YOUR GOAL: Please count the lines in these records that contain "avatar" and give only that count.

** Opening SUPPLIED INFORMATION block **

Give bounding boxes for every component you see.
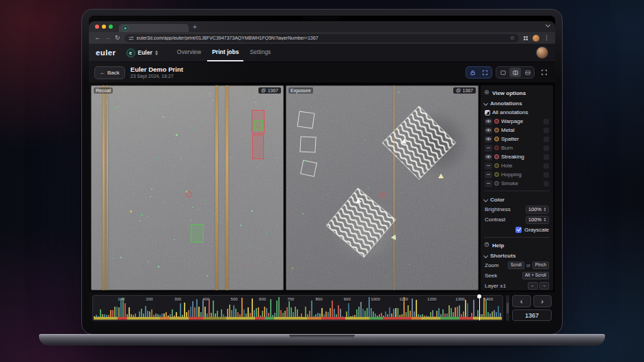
visibility-on-icon[interactable] [485, 136, 492, 143]
speckle [176, 134, 178, 136]
tab-search-chevron-icon[interactable] [546, 21, 550, 29]
visibility-off-icon[interactable] [485, 171, 492, 178]
site-info-icon[interactable] [129, 36, 134, 41]
speckle [462, 190, 463, 191]
next-layer-button[interactable]: › [533, 295, 552, 307]
grayscale-row[interactable]: Grayscale [484, 225, 550, 234]
new-tab-button[interactable]: + [193, 24, 197, 32]
annotation-row-action[interactable] [544, 119, 549, 124]
current-layer-display[interactable]: 1367 [512, 309, 552, 321]
visibility-on-icon[interactable] [485, 118, 492, 125]
speckle [292, 268, 293, 269]
page-header: ← Back Euler Demo Print 23 Sept 2024, 16… [89, 62, 555, 83]
forward-icon[interactable]: → [105, 35, 111, 41]
browser-menu-icon[interactable]: ⋮ [544, 35, 550, 41]
timeline-histogram[interactable]: 1002003004005006007008009001000110012001… [92, 295, 503, 321]
brightness-input[interactable]: 100% [526, 206, 549, 214]
annotation-row-warpage[interactable]: Warpage [484, 117, 550, 126]
nav-item-print-jobs[interactable]: Print jobs [207, 44, 243, 61]
speckle [364, 140, 365, 141]
timeline-scrollbar[interactable] [506, 295, 509, 321]
annotation-row-streaking[interactable]: Streaking [484, 152, 550, 161]
split-view-button[interactable] [509, 68, 521, 77]
annotation-row-action[interactable] [544, 172, 549, 178]
annotation-row-action[interactable] [544, 137, 549, 142]
contrast-input[interactable]: 100% [526, 216, 549, 224]
stacked-view-button[interactable] [522, 68, 533, 77]
lock-view-button[interactable] [467, 68, 479, 77]
visibility-off-icon[interactable] [485, 180, 492, 187]
visibility-on-icon[interactable] [485, 127, 492, 134]
fullscreen-button[interactable] [538, 67, 550, 78]
color-section-header[interactable]: Color [484, 195, 550, 204]
shortcuts-section-header[interactable]: Shortcuts [484, 251, 550, 260]
annotation-strip-segment [127, 317, 161, 320]
speckle [105, 231, 106, 232]
shortcut-list: ZoomScrollorPinchSeekAlt + ScrollLayer ±… [484, 260, 550, 290]
color-section-label: Color [490, 197, 505, 203]
speckle [180, 173, 181, 175]
shortcut-key: Alt + Scroll [522, 272, 549, 279]
shortcut-key: Scroll [508, 262, 524, 269]
back-arrow-icon: ← [100, 70, 105, 76]
shortcut-keys: ←→ [528, 282, 549, 290]
close-button[interactable] [95, 25, 99, 29]
bookmark-star-icon[interactable]: ☆ [510, 36, 515, 41]
browser-tab[interactable]: e [119, 24, 189, 32]
annotation-row-action[interactable] [544, 154, 549, 160]
annotation-row-smoke[interactable]: Smoke [484, 179, 550, 188]
visibility-on-icon[interactable] [485, 154, 492, 161]
annotation-label: Burn [501, 145, 541, 151]
minimize-button[interactable] [102, 25, 106, 29]
main-nav: OverviewPrint jobsSettings [172, 44, 276, 61]
speckle [158, 157, 159, 158]
visibility-off-icon[interactable] [485, 163, 492, 169]
annotation-color-dot [494, 128, 499, 133]
powder-stripe [107, 85, 108, 290]
speckle [148, 261, 149, 262]
browser-profile-avatar[interactable] [533, 35, 539, 42]
annotation-label: Warpage [501, 118, 541, 124]
annotation-row-action[interactable] [544, 128, 549, 133]
nav-item-overview[interactable]: Overview [172, 44, 206, 61]
speckle [141, 214, 143, 216]
timeline-playhead[interactable] [479, 296, 480, 320]
single-view-button[interactable] [497, 68, 509, 77]
annotation-row-metal[interactable]: Metal [484, 126, 550, 135]
speckle [152, 109, 154, 110]
fit-view-button[interactable] [479, 68, 491, 77]
reload-icon[interactable]: ↻ [115, 35, 120, 41]
grayscale-checkbox[interactable] [515, 227, 522, 233]
brightness-value: 100% [528, 206, 541, 212]
url-bar[interactable]: euler3d.com/app/euler/print/01J8FVC39473… [124, 34, 519, 42]
previous-layer-button[interactable]: ‹ [512, 295, 531, 307]
shortcut-label: Layer ±1 [485, 283, 506, 289]
annotation-row-burn[interactable]: Burn [484, 143, 550, 152]
annotation-row-hopping[interactable]: Hopping [484, 170, 550, 179]
annotation-row-action[interactable] [544, 145, 549, 151]
workspace-selector[interactable]: e Euler [123, 47, 161, 59]
annotation-rect [254, 120, 263, 130]
view-actions [466, 66, 550, 79]
exposure-panel[interactable]: Exposure 1367 [286, 85, 479, 290]
help-header[interactable]: ? Help [484, 240, 550, 250]
user-avatar[interactable] [536, 46, 548, 59]
stepper-icon[interactable] [544, 208, 546, 212]
visibility-off-icon[interactable] [485, 145, 492, 152]
annotation-row-hole[interactable]: Hole [484, 161, 550, 170]
zoom-button[interactable] [109, 25, 113, 29]
annotation-strip-segment [383, 317, 412, 320]
all-annotations-toggle[interactable]: All annotations [484, 108, 550, 117]
annotation-row-spatter[interactable]: Spatter [484, 135, 550, 143]
speckle [223, 210, 224, 212]
annotations-section-header[interactable]: Annotations [484, 99, 550, 108]
back-icon[interactable]: ← [94, 35, 100, 41]
extensions-icon[interactable] [523, 36, 528, 41]
nav-item-settings[interactable]: Settings [245, 44, 276, 61]
annotation-row-action[interactable] [544, 181, 549, 186]
recoat-panel[interactable]: Recoat 1367 [91, 85, 284, 290]
back-button[interactable]: ← Back [94, 66, 125, 79]
stepper-icon[interactable] [544, 218, 546, 222]
annotation-row-action[interactable] [544, 163, 549, 169]
support-marker [438, 173, 444, 178]
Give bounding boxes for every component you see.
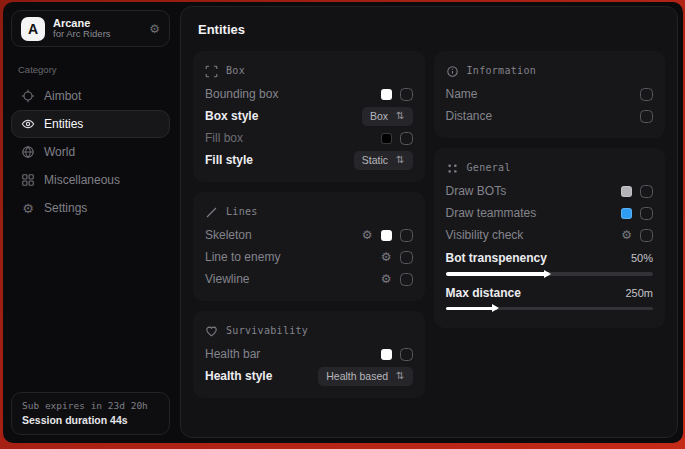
line-to-enemy-config-gear-icon[interactable]: ⚙ [381,251,392,263]
info-icon [446,64,459,77]
slider-thumb[interactable] [492,304,503,312]
bounding-box-checkbox[interactable] [400,88,413,101]
setting-row-fill-box: Fill box [205,127,413,149]
draw-teammates-checkbox[interactable] [640,207,653,220]
section-title: Lines [226,206,258,217]
color-swatch[interactable] [381,349,392,360]
setting-row-line-to-enemy: Line to enemy ⚙ [205,246,413,268]
setting-row-distance: Distance [446,105,654,127]
section-title: Survivability [226,325,308,336]
setting-row-health-bar: Health bar [205,343,413,365]
dropdown-value: Health based [326,370,388,382]
setting-label: Bounding box [205,87,278,101]
sidebar-item-aimbot[interactable]: Aimbot [11,82,170,110]
slider-fill [446,272,550,276]
setting-label: Name [446,87,478,101]
dropdown-value: Static [362,154,388,166]
app-logo: A [21,17,45,41]
general-section-header: General [446,157,654,177]
sidebar-item-world[interactable]: World [11,138,170,166]
color-swatch[interactable] [381,230,392,241]
header-gear-icon[interactable]: ⚙ [149,22,160,36]
crosshair-icon [21,89,35,103]
main-panel: Entities Box Bounding box [180,6,678,438]
draw-bots-checkbox[interactable] [640,185,653,198]
bot-transparency-slider[interactable] [446,272,654,276]
lines-section-header: Lines [205,201,413,221]
setting-label: Max distance [446,286,521,300]
sidebar-item-settings[interactable]: ⚙ Settings [11,194,170,222]
sidebar: A Arcane for Arc Riders ⚙ Category Aimbo… [3,2,178,443]
category-label: Category [18,64,163,75]
skeleton-checkbox[interactable] [400,229,413,242]
slider-fill [446,307,498,311]
setting-label: Fill box [205,131,243,145]
name-checkbox[interactable] [640,88,653,101]
slider-value: 250m [625,287,653,299]
fill-box-checkbox[interactable] [400,132,413,145]
app-titles: Arcane for Arc Riders [53,17,141,41]
sidebar-item-label: World [44,145,75,159]
sidebar-item-label: Entities [44,117,83,131]
setting-row-draw-bots: Draw BOTs [446,180,654,202]
viewline-config-gear-icon[interactable]: ⚙ [381,273,392,285]
skeleton-config-gear-icon[interactable]: ⚙ [362,229,373,241]
line-to-enemy-checkbox[interactable] [400,251,413,264]
globe-icon [21,145,35,159]
visibility-config-gear-icon[interactable]: ⚙ [621,229,632,241]
setting-row-box-style: Box style Box ⇅ [205,105,413,127]
diagonal-line-icon [205,205,218,218]
health-style-dropdown[interactable]: Health based ⇅ [318,367,412,386]
sidebar-item-label: Aimbot [44,89,81,103]
setting-label: Draw teammates [446,206,537,220]
color-swatch[interactable] [381,133,392,144]
fill-style-dropdown[interactable]: Static ⇅ [354,151,413,170]
color-swatch[interactable] [621,208,632,219]
slider-thumb[interactable] [544,270,555,278]
setting-label: Skeleton [205,228,252,242]
general-section: General Draw BOTs Draw teammates [434,148,666,328]
information-section: Information Name Distance [434,51,666,138]
sidebar-item-miscellaneous[interactable]: Miscellaneous [11,166,170,194]
survivability-section: Survivability Health bar Health style He… [193,311,425,398]
setting-row-draw-teammates: Draw teammates [446,202,654,224]
section-title: Box [226,65,245,76]
setting-label: Draw BOTs [446,184,507,198]
setting-row-fill-style: Fill style Static ⇅ [205,149,413,171]
visibility-check-checkbox[interactable] [640,229,653,242]
setting-row-name: Name [446,83,654,105]
color-swatch[interactable] [381,89,392,100]
dots-grid-icon [446,161,459,174]
setting-label: Health bar [205,347,260,361]
distance-checkbox[interactable] [640,110,653,123]
setting-label: Fill style [205,153,253,167]
setting-label: Box style [205,109,258,123]
bot-transparency-setting: Bot transpenency 50% [446,248,654,276]
viewline-checkbox[interactable] [400,273,413,286]
setting-row-skeleton: Skeleton ⚙ [205,224,413,246]
information-section-header: Information [446,60,654,80]
health-bar-checkbox[interactable] [400,348,413,361]
box-section-header: Box [205,60,413,80]
survivability-section-header: Survivability [205,320,413,340]
setting-label: Visibility check [446,228,524,242]
setting-label: Health style [205,369,272,383]
sidebar-nav: Aimbot Entities World [11,82,170,222]
box-style-dropdown[interactable]: Box ⇅ [362,107,412,126]
sidebar-item-entities[interactable]: Entities [11,110,170,138]
session-duration-text: Session duration 44s [22,414,159,426]
setting-label: Line to enemy [205,250,280,264]
setting-row-viewline: Viewline ⚙ [205,268,413,290]
box-section: Box Bounding box Box style Box ⇅ [193,51,425,182]
setting-row-health-style: Health style Health based ⇅ [205,365,413,387]
setting-row-bot-transparency: Bot transpenency 50% [446,248,654,268]
setting-row-bounding-box: Bounding box [205,83,413,105]
page-title: Entities [198,22,665,37]
max-distance-setting: Max distance 250m [446,283,654,311]
color-swatch[interactable] [621,186,632,197]
max-distance-slider[interactable] [446,307,654,311]
section-title: Information [467,65,537,76]
unfold-icon: ⇅ [396,155,404,165]
sub-expiry-text: Sub expires in 23d 20h [22,400,159,411]
dropdown-value: Box [370,110,388,122]
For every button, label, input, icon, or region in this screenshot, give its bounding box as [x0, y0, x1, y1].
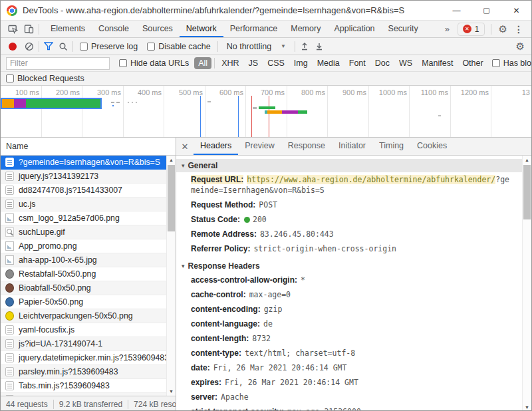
table-row[interactable]: App_promo.png	[1, 239, 176, 253]
request-list-scrollbar[interactable]: ▲▼	[166, 156, 176, 396]
tab-security[interactable]: Security	[382, 21, 425, 37]
table-row[interactable]: Bioabfall-50x50.png	[1, 281, 176, 295]
waterfall-bar[interactable]	[253, 107, 257, 109]
scrollbar-thumb[interactable]	[168, 165, 175, 231]
details-tab-preview[interactable]: Preview	[238, 138, 281, 155]
table-row[interactable]: Tabs.min.js?1539609483	[1, 379, 176, 393]
waterfall-bar[interactable]	[259, 106, 275, 109]
preserve-log-checkbox[interactable]: Preserve log	[80, 42, 138, 51]
details-tab-response[interactable]: Response	[281, 138, 332, 155]
waterfall-bar[interactable]	[111, 102, 114, 103]
minimize-button[interactable]: —	[442, 1, 471, 20]
tab-console[interactable]: Console	[92, 21, 136, 37]
filter-input[interactable]	[6, 57, 110, 70]
throttling-dropdown[interactable]: No throttling ▼	[227, 42, 286, 51]
device-toolbar-icon[interactable]	[21, 22, 37, 37]
import-har-icon[interactable]	[297, 39, 312, 54]
filter-funnel-icon[interactable]	[41, 39, 56, 54]
waterfall-bar[interactable]	[136, 102, 137, 103]
section-header[interactable]: ▾Response Headers	[176, 259, 522, 273]
inspect-element-icon[interactable]	[5, 22, 21, 37]
section-title: General	[188, 161, 218, 170]
export-har-icon[interactable]	[312, 39, 327, 54]
table-row[interactable]: js?id=UA-173149074-1	[1, 337, 176, 351]
filter-type-all[interactable]: All	[194, 57, 211, 69]
timeline-band[interactable]: 100 ms200 ms300 ms400 ms500 ms600 ms700 …	[1, 86, 531, 138]
filter-type-css[interactable]: CSS	[263, 57, 289, 69]
disable-cache-checkbox[interactable]: Disable cache	[147, 42, 211, 51]
table-row[interactable]: Papier-50x50.png	[1, 295, 176, 309]
table-row[interactable]: jquery.datetimepicker.min.js?1539609483	[1, 351, 176, 365]
table-row[interactable]: Formulare.min.js?1539609483	[1, 393, 176, 396]
table-row[interactable]: csm_logo_912a5e7d06.png	[1, 211, 176, 225]
settings-gear-icon[interactable]: ⚙	[493, 23, 513, 35]
tab-performance[interactable]: Performance	[223, 21, 285, 37]
table-row[interactable]: ?gemeinde=Isernhagen&von=R&bis=S	[1, 156, 176, 170]
table-row[interactable]: parsley.min.js?1539609483	[1, 365, 176, 379]
table-row[interactable]: yaml-focusfix.js	[1, 323, 176, 337]
tab-elements[interactable]: Elements	[44, 21, 92, 37]
waterfall-bar[interactable]	[116, 102, 120, 103]
table-row[interactable]: uc.js	[1, 198, 176, 211]
waterfall-bar[interactable]	[128, 102, 129, 103]
scrollbar-thumb[interactable]	[523, 165, 531, 219]
details-scrollbar[interactable]: ▲ ▼	[522, 156, 531, 411]
blocked-requests-checkbox[interactable]: Blocked Requests	[6, 74, 84, 83]
network-settings-gear-icon[interactable]: ⚙	[516, 41, 525, 53]
record-button[interactable]	[9, 43, 17, 51]
header-value-link[interactable]: https://www.aha-region.de/abholtermine/a…	[247, 175, 495, 184]
tab-memory[interactable]: Memory	[284, 21, 327, 37]
table-row[interactable]: dd82474708.js?1541433007	[1, 184, 176, 198]
hide-data-urls-checkbox[interactable]: Hide data URLs	[119, 59, 189, 68]
filter-type-media[interactable]: Media	[313, 57, 344, 69]
tab-network[interactable]: Network	[180, 21, 223, 37]
scroll-down-icon[interactable]: ▼	[167, 389, 176, 394]
tab-application[interactable]: Application	[327, 21, 381, 37]
timeline-gridline	[368, 86, 369, 137]
filter-type-xhr[interactable]: XHR	[217, 57, 243, 69]
section-header[interactable]: ▾General	[176, 159, 522, 172]
filter-type-manifest[interactable]: Manifest	[418, 57, 457, 69]
scroll-down-icon[interactable]: ▼	[523, 405, 531, 410]
name-column-header[interactable]: Name	[1, 138, 176, 156]
header-value: strict-origin-when-cross-origin	[253, 244, 396, 253]
clear-icon[interactable]	[22, 39, 37, 54]
filter-type-img[interactable]: Img	[290, 57, 312, 69]
table-row[interactable]: jquery.js?1341392173	[1, 170, 176, 184]
details-tab-headers[interactable]: Headers	[194, 138, 238, 155]
more-tabs-icon[interactable]: »	[437, 24, 458, 34]
search-icon[interactable]	[56, 39, 70, 54]
filter-type-js[interactable]: JS	[245, 57, 263, 69]
header-name: Status Code:	[191, 215, 240, 224]
table-row[interactable]: aha-app-100-x-65.jpg	[1, 253, 176, 267]
filter-type-other[interactable]: Other	[458, 57, 487, 69]
filter-type-doc[interactable]: Doc	[371, 57, 394, 69]
table-row[interactable]: suchLupe.gif	[1, 225, 176, 239]
details-tab-timing[interactable]: Timing	[372, 138, 410, 155]
scroll-up-icon[interactable]: ▲	[523, 158, 531, 162]
table-row[interactable]: Restabfall-50x50.png	[1, 267, 176, 281]
waterfall-bar[interactable]	[2, 99, 100, 108]
waterfall-bar[interactable]	[132, 102, 133, 103]
close-button[interactable]: ✕	[501, 1, 531, 20]
maximize-button[interactable]: ▢	[471, 1, 501, 20]
filter-type-ws[interactable]: WS	[395, 57, 416, 69]
timeline-tick-label: 700 ms	[247, 88, 285, 96]
filter-type-font[interactable]: Font	[345, 57, 370, 69]
menu-dots-icon[interactable]: ⋮	[513, 24, 529, 35]
tab-sources[interactable]: Sources	[136, 21, 180, 37]
waterfall-bar[interactable]	[265, 110, 307, 114]
has-blocked-cookies-checkbox[interactable]: Has blocked cookies	[492, 59, 532, 68]
scroll-up-icon[interactable]: ▲	[167, 158, 176, 162]
details-tab-cookies[interactable]: Cookies	[410, 138, 454, 155]
error-badge[interactable]: ✕ 1	[458, 23, 485, 36]
waterfall-bar[interactable]	[207, 101, 211, 102]
details-tab-initiator[interactable]: Initiator	[332, 138, 372, 155]
waterfall-bar[interactable]	[112, 105, 114, 106]
status-ok-icon	[244, 217, 250, 223]
table-row[interactable]: Leichtverpackungen-50x50.png	[1, 309, 176, 323]
request-name: csm_logo_912a5e7d06.png	[19, 213, 120, 223]
waterfall-bar[interactable]	[438, 115, 441, 116]
close-details-icon[interactable]: ✕	[176, 138, 194, 155]
script-icon	[5, 200, 14, 209]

** Closing SUPPLIED INFORMATION block **

REPLY TO THE TASK: 2